このように指標後の相場反応を見極めることが、短期的な為替レート予測の精度を上げることできる。
FX気になるニュース
★寝た子を起こしドル売り一旦終了
FRBは今週のFOMCで景気判断を下方修正し、リーマンショック以降拡大させたバランスシートからの利益を米国債購入に再投資するという新たな緩和策を発表した。バーナンキ議長を始め、FRBが示してきた慎重姿勢を具体化しきてている。期待通りの内容で、市場も歓迎するかと思いきや、現状は逆の反応を見せている。過度な慎重姿勢が寝た子を起こしてしまったようだ。先行きに対するセンチメントが低下し、株は急落、ドル買いが強まるという、米国にとっては踏んだり蹴ったりの展開となっている。ただ、今回の決定に対する是非そのものは、長い時間をかけての検証が必要で、早計に判断すべきではない。

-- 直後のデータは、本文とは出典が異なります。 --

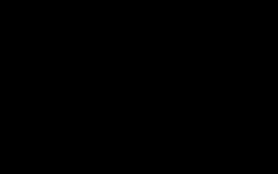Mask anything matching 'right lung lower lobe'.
Returning a JSON list of instances; mask_svg holds the SVG:
<instances>
[{
	"label": "right lung lower lobe",
	"mask_w": 278,
	"mask_h": 174,
	"mask_svg": "<svg viewBox=\"0 0 278 174\" xmlns=\"http://www.w3.org/2000/svg\"><path fill=\"white\" fill-rule=\"evenodd\" d=\"M134 92L119 78L67 73L51 86V106L61 136L84 152L107 148Z\"/></svg>",
	"instance_id": "obj_1"
}]
</instances>
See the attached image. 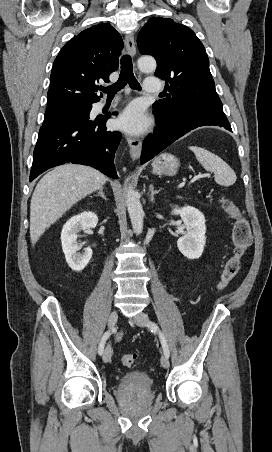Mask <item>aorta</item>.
Instances as JSON below:
<instances>
[{
	"mask_svg": "<svg viewBox=\"0 0 272 452\" xmlns=\"http://www.w3.org/2000/svg\"><path fill=\"white\" fill-rule=\"evenodd\" d=\"M138 67L142 72H152L156 69V61L153 57L139 58ZM126 205L134 232L139 235L143 231L144 211L138 194L128 187L126 189Z\"/></svg>",
	"mask_w": 272,
	"mask_h": 452,
	"instance_id": "1",
	"label": "aorta"
}]
</instances>
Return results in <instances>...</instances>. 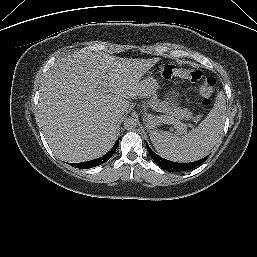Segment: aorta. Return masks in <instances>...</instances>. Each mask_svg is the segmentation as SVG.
Here are the masks:
<instances>
[{"mask_svg":"<svg viewBox=\"0 0 257 257\" xmlns=\"http://www.w3.org/2000/svg\"><path fill=\"white\" fill-rule=\"evenodd\" d=\"M138 121L133 117H128L124 120V128L127 130H134L137 127Z\"/></svg>","mask_w":257,"mask_h":257,"instance_id":"obj_1","label":"aorta"}]
</instances>
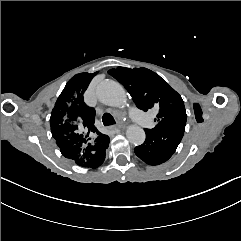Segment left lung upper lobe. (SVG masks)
Instances as JSON below:
<instances>
[{
    "mask_svg": "<svg viewBox=\"0 0 241 241\" xmlns=\"http://www.w3.org/2000/svg\"><path fill=\"white\" fill-rule=\"evenodd\" d=\"M108 73L124 85L139 109H159L158 124L153 129L145 130L156 131L185 126L187 115L181 96L158 74L143 67H118Z\"/></svg>",
    "mask_w": 241,
    "mask_h": 241,
    "instance_id": "obj_1",
    "label": "left lung upper lobe"
}]
</instances>
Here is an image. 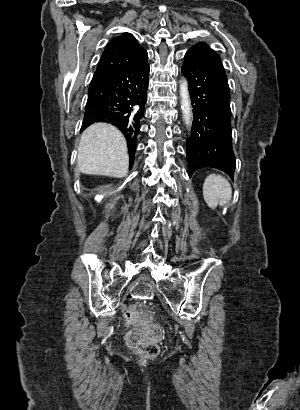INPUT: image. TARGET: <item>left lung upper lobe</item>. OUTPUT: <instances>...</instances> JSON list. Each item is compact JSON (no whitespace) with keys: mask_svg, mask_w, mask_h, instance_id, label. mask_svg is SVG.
<instances>
[{"mask_svg":"<svg viewBox=\"0 0 300 410\" xmlns=\"http://www.w3.org/2000/svg\"><path fill=\"white\" fill-rule=\"evenodd\" d=\"M189 54L205 61L210 62L216 65H219L223 68L220 56L215 53L208 45L205 43H197L191 47L188 52ZM224 69V68H223Z\"/></svg>","mask_w":300,"mask_h":410,"instance_id":"obj_1","label":"left lung upper lobe"}]
</instances>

トレンドを確認すると、ドル安の流れが完全に止まっている。ユーロドルは上から中立へトレンドを落とし、リスク回避からユーロ円やポンド円も上から中立へトレンドを落とした。一方、ドル円は下げトレンド継続ではあるが、短期のトレンドを見た限りでは下押し圧力は和らいでいるようだ。ドル買いがサポートしている。ドル円は他のクロス円と比較すると値保ちは良い方。これまで、ドル円が急落する場合は、ドル安に起因したものがほとんど。今回のようにドル高の局面では、円高と言えども、リーマンショックのようなバランス崩壊にならない限り、そう簡単には崩れない。もっとも上値も重いが。

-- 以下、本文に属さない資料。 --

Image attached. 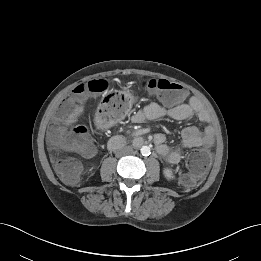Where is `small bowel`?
Returning a JSON list of instances; mask_svg holds the SVG:
<instances>
[{"instance_id":"obj_1","label":"small bowel","mask_w":261,"mask_h":261,"mask_svg":"<svg viewBox=\"0 0 261 261\" xmlns=\"http://www.w3.org/2000/svg\"><path fill=\"white\" fill-rule=\"evenodd\" d=\"M193 116H198L200 120L207 121V115L201 101L196 97L190 98L187 103L173 107H164L155 102L149 103L142 110L133 114L132 121L135 123H143L146 120H159L163 118L183 121ZM165 141L166 138L164 134L157 133L154 135V142L159 155L168 163L177 164L182 158L183 150L211 147L214 141V132L209 125L204 129L189 126L182 130L181 141L177 147L171 148Z\"/></svg>"}]
</instances>
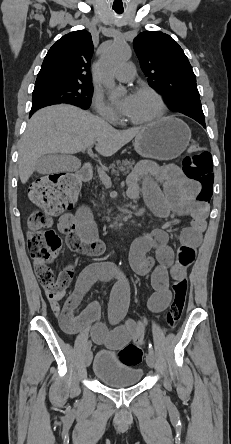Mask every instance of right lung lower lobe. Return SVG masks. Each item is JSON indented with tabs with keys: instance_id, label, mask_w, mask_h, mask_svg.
<instances>
[{
	"instance_id": "1",
	"label": "right lung lower lobe",
	"mask_w": 231,
	"mask_h": 444,
	"mask_svg": "<svg viewBox=\"0 0 231 444\" xmlns=\"http://www.w3.org/2000/svg\"><path fill=\"white\" fill-rule=\"evenodd\" d=\"M36 110H31V112H30V117H31V115L35 112Z\"/></svg>"
}]
</instances>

東京市場では政府、日銀の対応を巡って憶測が飛び交っていたようだが、日本単独なら何もしないのがベスト。ちなみに、スイス中銀はスイスフラン売り・ユーロ買い介入を続けたことが影響し、中間決算で損失を計上。国内では、介入は間違いで何の成果もなかったと批判を浴びていたようだ。
★緩やかに巻き戻し継続か
さて来週だが、しばらく続いたトレンドに一旦終了のサインが出ていることから、巻き戻しの動きは継続すと見る。ユーロドルは更に下値模索を予想。一方、ドル円は底堅い動きも期待できるが、基本的に上値は重い展開を想定。ただ、今週ほどは激しい動きにはならないことも考えらえる。